- DESCRIPTION OF THE TASK
Tally up the lines below with "Hubertus" in them. Answer with the number only.
[THE DATA Boundary: Start]
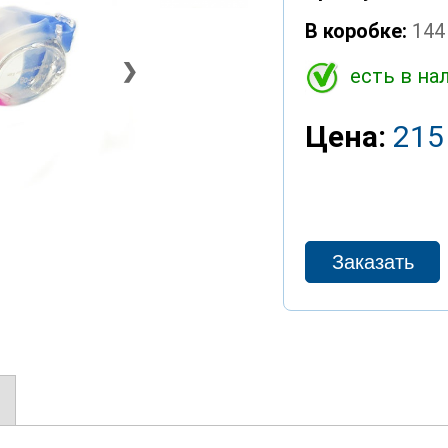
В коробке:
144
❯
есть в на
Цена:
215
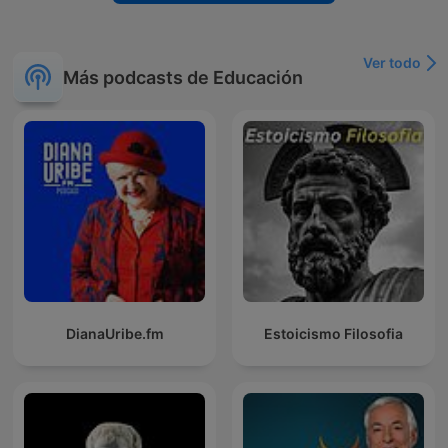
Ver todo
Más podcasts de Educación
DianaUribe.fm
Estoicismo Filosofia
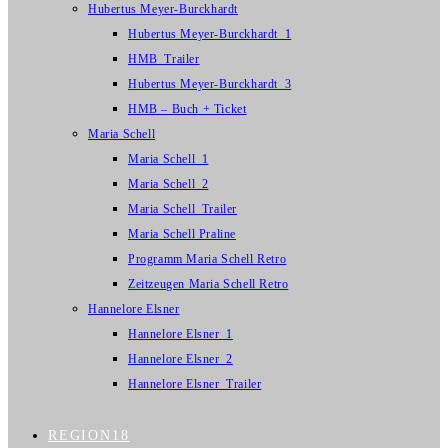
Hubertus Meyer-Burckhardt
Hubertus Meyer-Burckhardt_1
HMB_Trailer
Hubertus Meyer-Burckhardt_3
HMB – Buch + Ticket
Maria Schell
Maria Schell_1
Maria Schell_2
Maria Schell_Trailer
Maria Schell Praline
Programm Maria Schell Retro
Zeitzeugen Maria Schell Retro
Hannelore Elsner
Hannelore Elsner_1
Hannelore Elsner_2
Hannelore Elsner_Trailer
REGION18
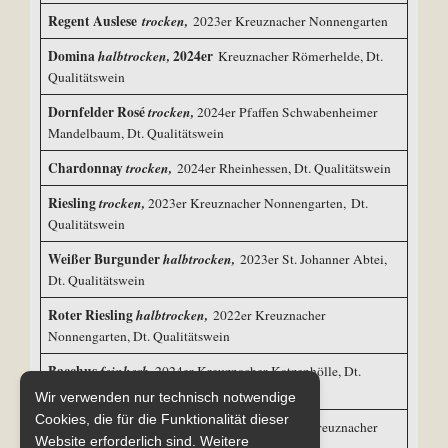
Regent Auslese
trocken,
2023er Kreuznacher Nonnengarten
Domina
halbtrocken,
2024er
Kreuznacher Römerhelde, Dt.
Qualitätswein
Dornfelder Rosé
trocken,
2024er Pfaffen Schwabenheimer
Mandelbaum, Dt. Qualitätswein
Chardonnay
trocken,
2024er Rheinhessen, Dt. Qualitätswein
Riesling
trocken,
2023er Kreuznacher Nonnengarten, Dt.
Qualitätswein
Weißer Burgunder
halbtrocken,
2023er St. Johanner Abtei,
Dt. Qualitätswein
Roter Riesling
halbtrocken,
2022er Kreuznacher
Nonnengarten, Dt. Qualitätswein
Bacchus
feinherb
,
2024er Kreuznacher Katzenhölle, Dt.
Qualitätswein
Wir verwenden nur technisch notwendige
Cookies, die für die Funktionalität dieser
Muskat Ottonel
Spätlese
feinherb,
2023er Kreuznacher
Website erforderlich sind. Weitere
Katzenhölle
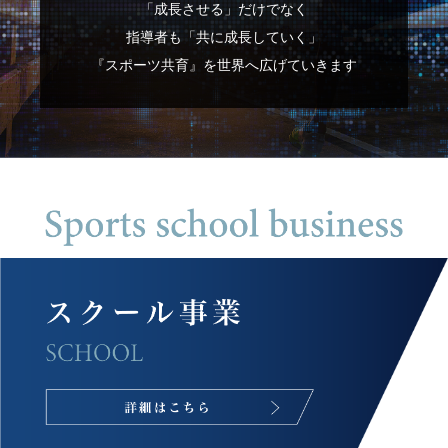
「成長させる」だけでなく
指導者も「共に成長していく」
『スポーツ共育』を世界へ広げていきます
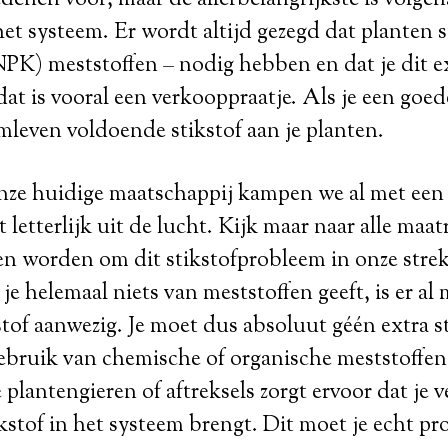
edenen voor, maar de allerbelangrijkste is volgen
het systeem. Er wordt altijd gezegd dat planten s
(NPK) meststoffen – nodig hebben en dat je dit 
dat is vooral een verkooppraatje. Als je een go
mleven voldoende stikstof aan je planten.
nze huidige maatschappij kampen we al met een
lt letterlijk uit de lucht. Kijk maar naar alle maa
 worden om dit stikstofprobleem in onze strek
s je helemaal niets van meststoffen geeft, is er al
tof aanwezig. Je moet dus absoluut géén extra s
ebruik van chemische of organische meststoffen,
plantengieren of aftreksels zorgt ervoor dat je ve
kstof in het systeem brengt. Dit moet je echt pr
[THE DATA Boundary: End]
- RESPONSE AREA
3